For this exercise, please find the lines in the entries that include the word "very" and copy them.

Stored data entries
---
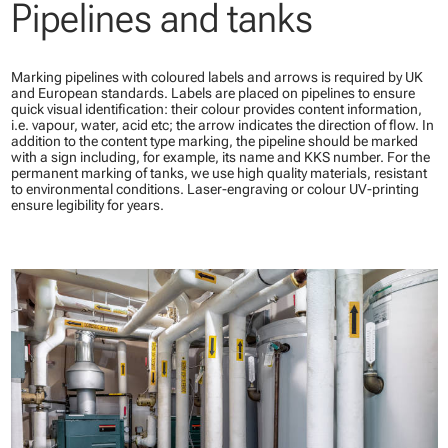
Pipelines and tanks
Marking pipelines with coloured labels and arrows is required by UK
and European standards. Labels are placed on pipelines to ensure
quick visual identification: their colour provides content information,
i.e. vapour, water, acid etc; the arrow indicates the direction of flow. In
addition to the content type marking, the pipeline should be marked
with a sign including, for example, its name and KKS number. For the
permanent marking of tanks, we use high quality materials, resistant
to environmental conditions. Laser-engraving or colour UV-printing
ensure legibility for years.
---
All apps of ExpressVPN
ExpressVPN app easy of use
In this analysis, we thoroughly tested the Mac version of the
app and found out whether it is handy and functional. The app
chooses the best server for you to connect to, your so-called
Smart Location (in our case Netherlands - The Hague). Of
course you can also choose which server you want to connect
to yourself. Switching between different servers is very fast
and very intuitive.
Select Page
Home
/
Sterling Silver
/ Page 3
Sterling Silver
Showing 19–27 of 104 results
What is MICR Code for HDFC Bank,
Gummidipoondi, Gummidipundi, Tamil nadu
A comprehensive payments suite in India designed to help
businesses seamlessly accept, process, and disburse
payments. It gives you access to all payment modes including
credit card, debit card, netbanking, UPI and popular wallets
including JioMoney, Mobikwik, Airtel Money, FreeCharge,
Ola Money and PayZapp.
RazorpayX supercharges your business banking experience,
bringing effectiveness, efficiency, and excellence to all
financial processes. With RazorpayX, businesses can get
---
Result of the task:
to yourself. Switching between different servers is very fast
and very intuitive.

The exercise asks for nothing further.